The OKX DEX suffered a major hack, with users losing millions after hackers grabbed control of a proxy admin account.
On Dec 12. hackers infiltrated the OKX DEX by reportedly compromising the private key of a proxy admin account. The attackers proceeded to upgrade the exchange's proxy contract to a malicious version, granting them access to user funds stored in 18 wallet addresses linked to a market-making smart contract. Over $2.7 million in various cryptocurrencies were stolen before OKX detected the breach and shut down the affected contracts.
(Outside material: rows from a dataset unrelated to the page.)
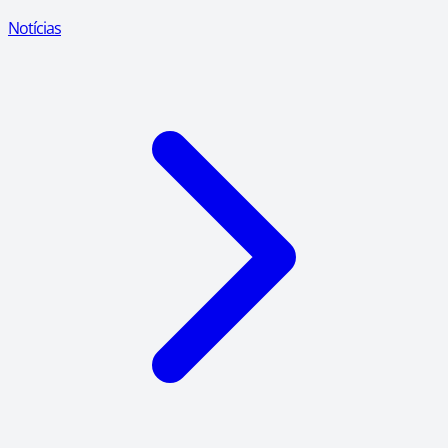
Notícias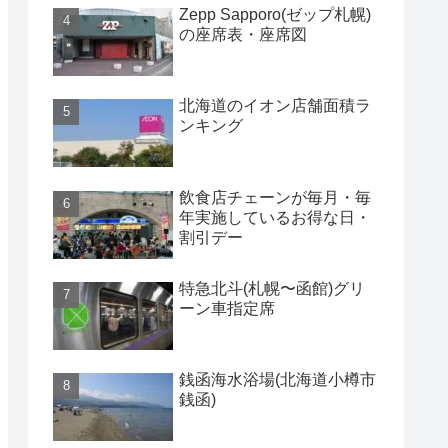
Zepp Sapporo(ゼップ札幌)
の座席表・座席図
北海道のイオン店舗面積ラ
ンキング
飲食店チェーンが毎月・毎
年実施しているお得な日・
割引デー
特急北斗(札幌〜函館)グリ
ーン車指定席
銭函海水浴場(北海道小樽市
銭函)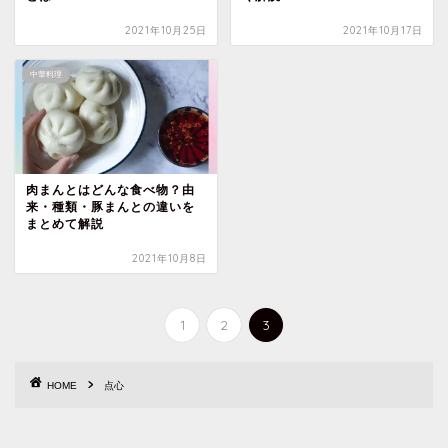
2021年10月25日
2021年10月17日
中華料理
肉まんとはどんな食べ物？由
来・種類・豚まんとの違いを
まとめて解説
2021年10月8日
1
2
3
HOME
点心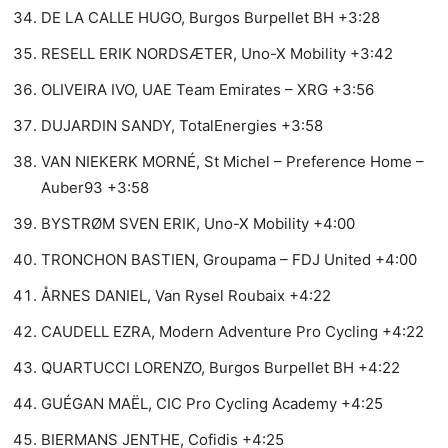
DE LA CALLE HUGO, Burgos Burpellet BH +3:28
RESELL ERIK NORDSÆTER, Uno-X Mobility +3:42
OLIVEIRA IVO, UAE Team Emirates – XRG +3:56
DUJARDIN SANDY, TotalEnergies +3:58
VAN NIEKERK MORNÉ, St Michel – Preference Home –
Auber93 +3:58
BYSTRØM SVEN ERIK, Uno-X Mobility +4:00
TRONCHON BASTIEN, Groupama – FDJ United +4:00
ÅRNES DANIEL, Van Rysel Roubaix +4:22
CAUDELL EZRA, Modern Adventure Pro Cycling +4:22
QUARTUCCI LORENZO, Burgos Burpellet BH +4:22
GUÉGAN MAËL, CIC Pro Cycling Academy +4:25
BIERMANS JENTHE, Cofidis +4:25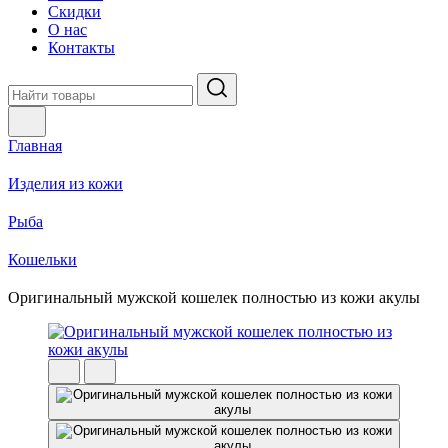
Скидки
О нас
Контакты
Главная
Изделия из кожи
Рыба
Кошельки
Оригинальный мужской кошелек полностью из кожи акулы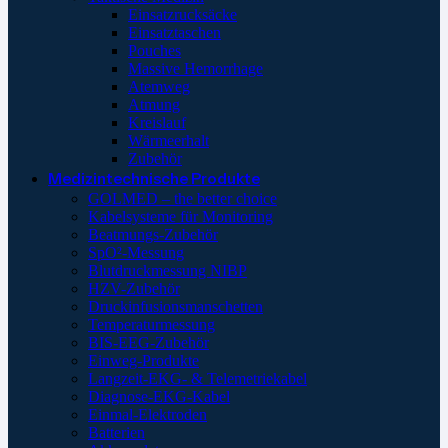
Einsatzrucksäcke
Einsatztaschen
Pouches
Massive Hemorrhage
Atemweg
Atmung
Kreislauf
Wärmeerhalt
Zubehör
Medizintechnische Produkte
GOLMED – the better choice
Kabelsysteme für Monitoring
Beatmungs-Zubehör
SpO²-Messung
Blutdruckmessung NIBP
HZV-Zubehör
Druckinfusionsmanschetten
Temperaturmessung
BIS-EEG-Zubehör
Einweg-Produkte
Langzeit-EKG- & Telemetriekabel
Diagnose-EKG-Kabel
Einmal-Elektroden
Batterien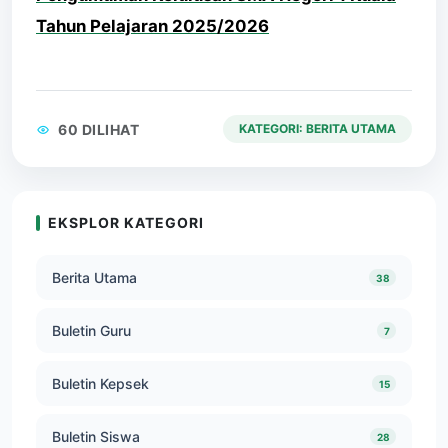
Tahun Pelajaran 2025/2026
60 DILIHAT
KATEGORI: BERITA UTAMA
EKSPLOR KATEGORI
Berita Utama
38
Buletin Guru
7
Buletin Kepsek
15
Buletin Siswa
28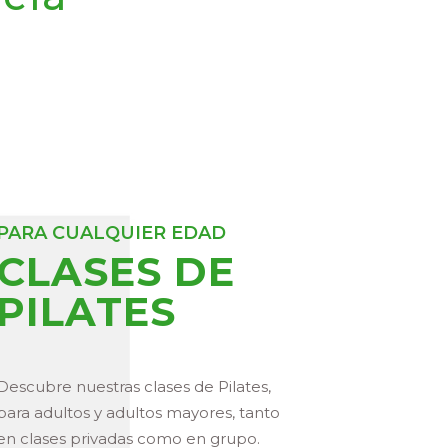
PARA CUALQUIER EDAD
CLASES DE
PILATES
Descubre nuestras clases de Pilates,
para adultos y adultos mayores, tanto
en clases privadas como en grupo.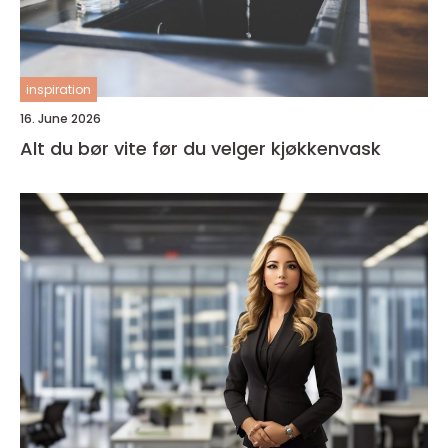
inspiration
16. June 2026
Alt du bør vite før du velger kjøkkenvask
Blockchain security firm SlowMist Zone first raised the alarm about the attack on social media platform X. Their preliminary investigation suggests the proxy admin's private key was leaked, allowing the hackers to hijack control of the DEX proxy contract.
As users began reporting unauthorized withdrawals late on December 12th, OKX quickly deactivated the contract and promised full compensation to victims of the cyber heist.
The attack bore similarities to previous exploits by a hacker collective tied to major breaches of LunaFi, Uno Re, RVLT, and other DeFi protocols. In response, blockchain intelligence company Arkham Intel has offered a bug bounty for information leading to the identification of the OKX hackers. Tips provided through the bounty program will be shared with OKX to support their ongoing investigation.
This latest incursion highlights the risks associated with decentralized finance, despite claims that “decentralization” enhances security. So far in 2023, over $1.5 billion has been stolen from cryptocurrency providers through hacks, scams and exploits.